● Problem details: Search the entries below for the word "Сумісність" and copy every line where it appears.

● Exercise data:
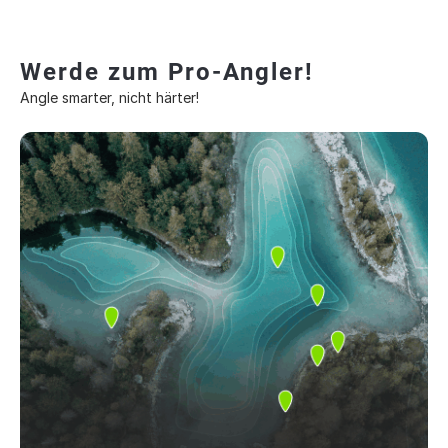
Werde zum Pro-Angler!
Angle smarter, nicht härter!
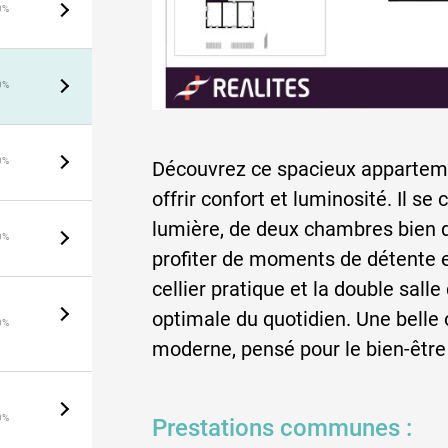
0%
0%
0%
Découvrez ce spacieux apparteme
offrir confort et luminosité. Il s
lumière, de deux chambres bien di
0%
profiter de moments de détente e
cellier pratique et la double sall
optimale du quotidien. Une belle 
0%
moderne, pensé pour le bien-être e
0%
Prestations communes :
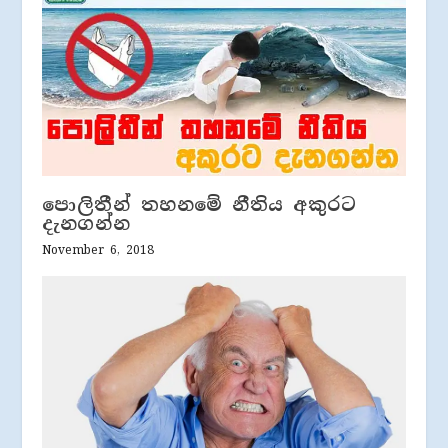
පොලිතීන් තහනමේ නීතිය අකුරට
දැනගන්න
November 6, 2018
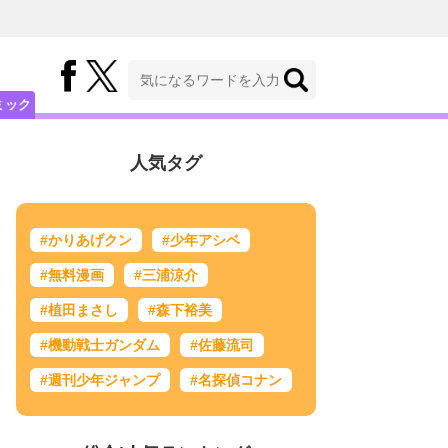
ミック
人気タグ
#かりあげクン
#少年アシベ
#無料漫画
#三浦涼介
#植田まさし
#森下裕美
#機動戦士ガンダム
#佐藤流司
#週刊少年ジャンプ
#名探偵コナン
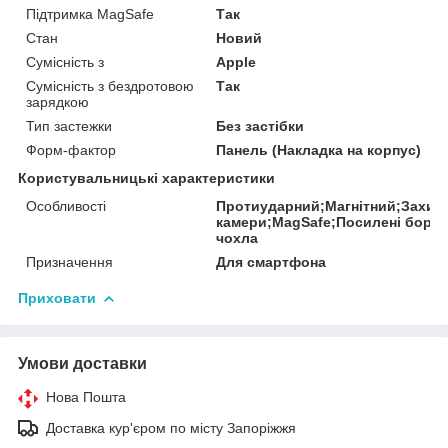
Підтримка MagSafe
Так
Стан
Новий
Сумісність з
Apple
Сумісність з бездротовою
Так
зарядкою
Тип застежки
Без застібки
Форм-фактор
Панель (Накладка на корпус)
Користувальницькі характеристики
Особливості
Протиударний;Магнітний;Захис
камери;MagSafe;Посилені борт
чохла
Призначення
Для смартфона
Приховати
Умови доставки
Нова Пошта
Доставка кур'єром по місту Запоріжжя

● Task output:
Сумісність з
Сумісність з бездротовою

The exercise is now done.